Informacoes sobre ordens
| Nome do Produto | Numero de Catalogo | UNID | Preco | Qde | FAVORITOS | |
ADH5 Plasmídeo duplo de Nickase (m) | sc-419007-NIC | 20 µg | $410.00 | |||
ADH5 Plasmídeo duplo de Nickase (m2) | sc-419007-NIC-2 | 20 µg | $410.00 |
O gene Adh5 de camundongo codifica a álcool desidrogenase 5 (ADH5), uma desidrogenase citosólica amplamente expressa que atua como redutase de S-nitrosoglutationa, regulando a bioatividade do óxido nítrico ao metabolizar a S-nitrosoglutationa e adutos relacionados derivados de formaldeído. Ao controlar a S-nitrosilação de proteínas e o equilíbrio redox, a ADH5 influencia as respostas ao estresse oxidativo e nitrosativo, o metabolismo dependente de glutationa e vias de sinalização a jusante que afetam a função mitocondrial e programas inflamatórios. Alterações na atividade da ADH5 têm sido associadas a mudanças na capacidade de desintoxicação e à desregulação da sinalização de NO, com implicações em modelos de lesão hepática, disfunção imune e processos neurodegenerativos nos quais se acumulam espécies reativas de carbonila e de nitrogênio. Assim, o Adh5 oferece um alvo viável para estudar redes de adaptação ao estresse e a regulação sensível ao redox da homeostase celular em sistemas murinos.
ADH5 O Plasmídeo de Nickase Dupla (m) consiste num par de plasmídeos combinados, concebidos para a edição de alta especificidade do locus Adh5 em linhas celulares mouse. Cada plasmídeo expressa uma nickase Cas9 D10A e um sgRNA distinto que tem como alvo cadeias de ADN opostas dentro de Adh5. Quando direcionadas para locais adjacentes em cadeias de ADN opostas, as duas nickases geram cortes deslocados numa única cadeia que, em conjunto, produzem uma quebra escalonada de cadeia dupla, exigindo uma atividade coordenada no alvo por parte de ambas as guias. A quebra de ADN resultante é resolvida por vias de reparação celular endógenas, mais frequentemente através da junção de extremidades não homólogas (NHEJ), levando a inserções ou deleções que perturbam a função Adh5. Ao exigir o envolvimento de dois sgRNA no locus alvo, a abordagem de dupla nickase aumenta a especificidade da edição e fornece uma estratégia CRISPR complementar para aplicações em que se deseja um controlo adicional sobre a precisão do direcionamento.
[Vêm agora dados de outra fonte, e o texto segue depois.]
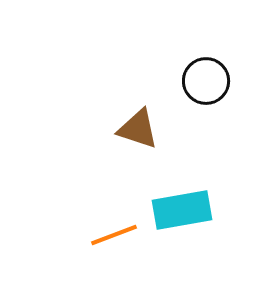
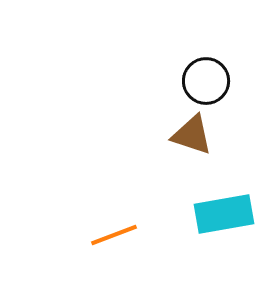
brown triangle: moved 54 px right, 6 px down
cyan rectangle: moved 42 px right, 4 px down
Para apoiar a identificação eficiente das células editadas, um plasmídeo codifica GFP para visualização fluorescente das populações transfectadas, enquanto o plasmídeo complementar transporta um gene de resistência à puromicina para seleção antibiótica. Em conjunto, estas características apoiam o enriquecimento eficiente das populações co-transfectadas e simplificam a validação dos clones com Adh5 interrompido.
Apenas para uso em investigação. Não se destina a uso diagnóstico ou terapêutico.